[[ TASK INPUTS open ]]

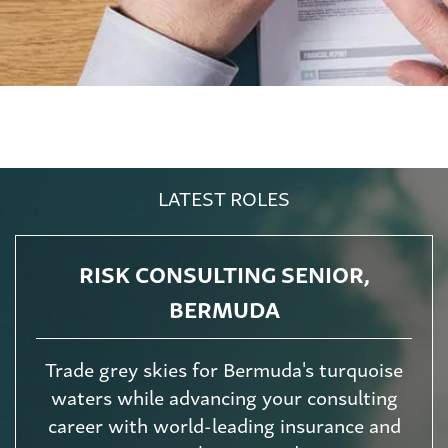
LATEST ROLES
RISK CONSULTING SENIOR,
BERMUDA
Trade grey skies for Bermuda's turquoise
waters while advancing your consulting
career with world-leading insurance and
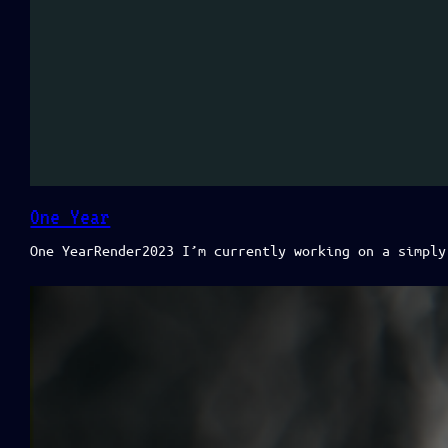
One Year
One YearRender2023 I’m currently working on a simply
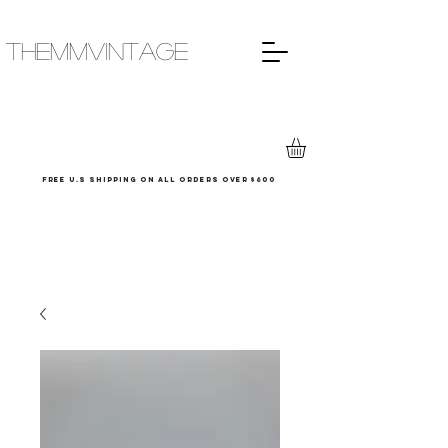
THEMMVINTAGE
Free u.s shipping on all orders over $600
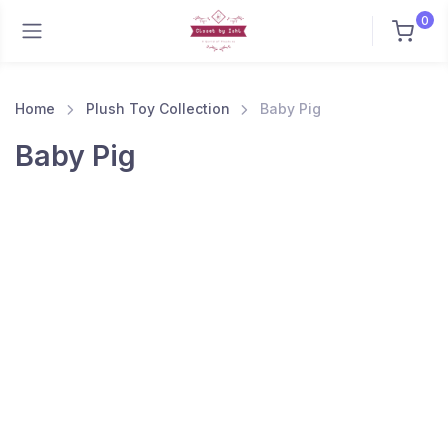
0
Home
Plush Toy Collection
Baby Pig
Baby Pig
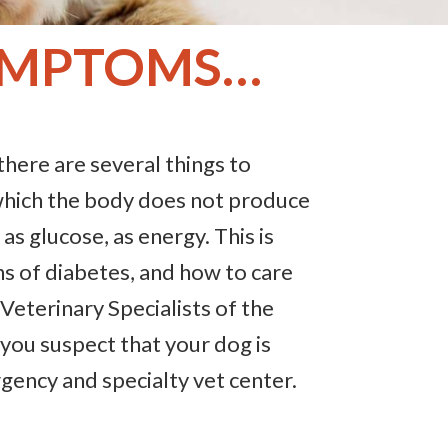
SYMPTOMS…
there are several things to
which the body does not produce
as glucose, as energy. This is
ns of diabetes, and how to care
 Veterinary Specialists of the
if you suspect that your dog is
rgency and specialty vet center.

[[ TASK INPUTS closed ]]

◆ WHAT TO DO
Using the listing above, say how many of its lines include "your", offering nothing besides the number.

◆ RESPONSE
2